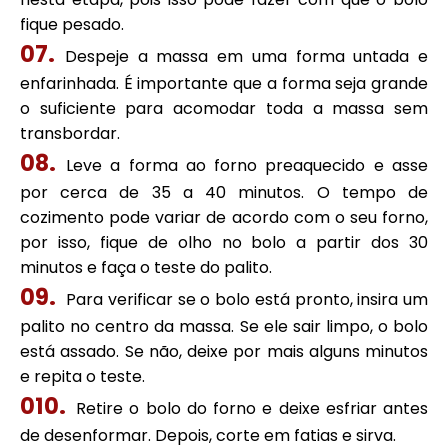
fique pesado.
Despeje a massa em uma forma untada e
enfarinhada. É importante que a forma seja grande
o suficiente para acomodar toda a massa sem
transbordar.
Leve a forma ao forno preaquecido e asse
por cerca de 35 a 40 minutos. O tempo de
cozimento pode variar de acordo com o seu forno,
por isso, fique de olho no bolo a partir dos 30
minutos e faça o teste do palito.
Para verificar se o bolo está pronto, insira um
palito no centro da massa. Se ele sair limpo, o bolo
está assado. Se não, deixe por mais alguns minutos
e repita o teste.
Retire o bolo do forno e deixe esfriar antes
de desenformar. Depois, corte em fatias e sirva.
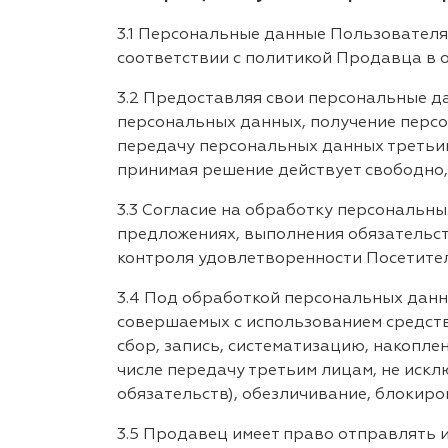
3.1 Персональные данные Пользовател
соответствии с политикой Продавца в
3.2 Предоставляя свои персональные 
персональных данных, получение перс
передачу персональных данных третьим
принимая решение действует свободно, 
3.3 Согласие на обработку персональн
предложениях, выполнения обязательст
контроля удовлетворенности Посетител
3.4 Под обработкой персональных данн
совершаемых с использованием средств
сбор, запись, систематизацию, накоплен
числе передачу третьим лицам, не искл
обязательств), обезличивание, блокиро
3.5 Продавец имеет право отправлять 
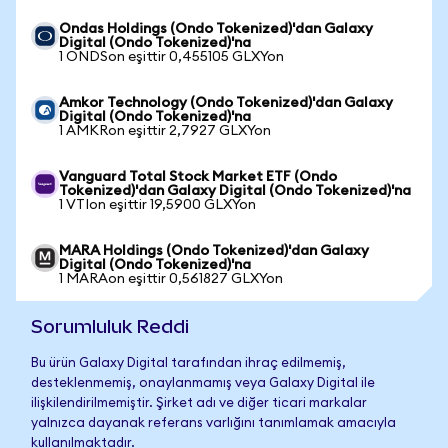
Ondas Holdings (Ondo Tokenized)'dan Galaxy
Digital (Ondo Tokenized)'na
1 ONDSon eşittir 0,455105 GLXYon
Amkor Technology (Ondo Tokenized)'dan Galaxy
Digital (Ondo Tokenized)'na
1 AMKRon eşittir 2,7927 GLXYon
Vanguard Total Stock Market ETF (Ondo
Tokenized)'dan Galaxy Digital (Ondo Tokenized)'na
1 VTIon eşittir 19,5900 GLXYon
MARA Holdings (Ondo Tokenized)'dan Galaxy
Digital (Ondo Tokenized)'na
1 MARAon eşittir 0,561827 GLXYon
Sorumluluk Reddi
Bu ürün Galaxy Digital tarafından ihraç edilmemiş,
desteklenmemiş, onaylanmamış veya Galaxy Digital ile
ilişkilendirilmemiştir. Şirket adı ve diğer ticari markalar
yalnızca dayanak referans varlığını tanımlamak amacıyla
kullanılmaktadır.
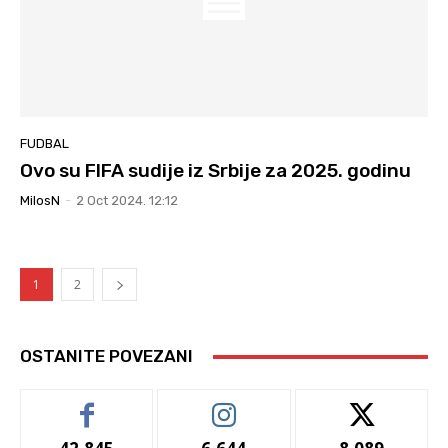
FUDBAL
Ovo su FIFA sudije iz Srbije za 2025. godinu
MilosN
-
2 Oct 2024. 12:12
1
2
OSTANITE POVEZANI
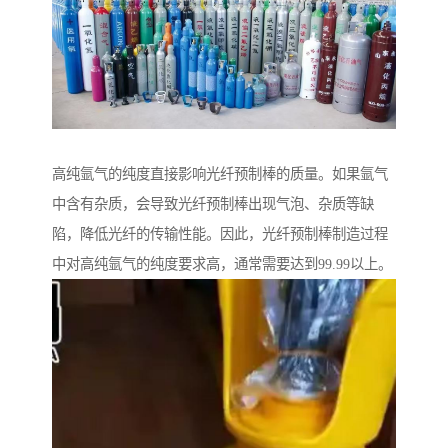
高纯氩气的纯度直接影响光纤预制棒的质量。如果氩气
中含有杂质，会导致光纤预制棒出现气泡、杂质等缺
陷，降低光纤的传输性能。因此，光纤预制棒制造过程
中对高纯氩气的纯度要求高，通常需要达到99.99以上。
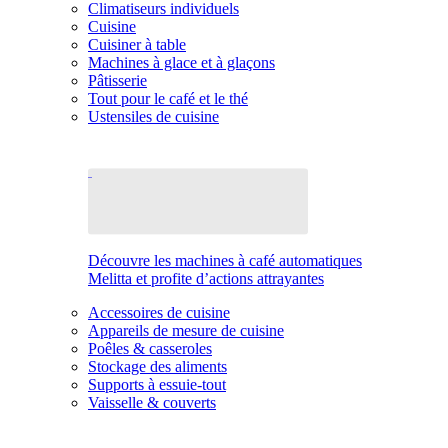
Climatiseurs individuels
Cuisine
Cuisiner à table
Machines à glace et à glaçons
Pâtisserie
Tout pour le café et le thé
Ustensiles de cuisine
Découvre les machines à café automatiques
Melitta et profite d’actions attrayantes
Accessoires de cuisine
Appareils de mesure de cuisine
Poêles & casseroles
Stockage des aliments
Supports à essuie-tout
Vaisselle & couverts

◆ To do: Scan the listing above. Collect all lines with the word "bolo".

◆ Exercise result:
por isso, fique de olho no bolo a partir dos 30
Para verificar se o bolo está pronto, insira um
palito no centro da massa. Se ele sair limpo, o bolo
Retire o bolo do forno e deixe esfriar antes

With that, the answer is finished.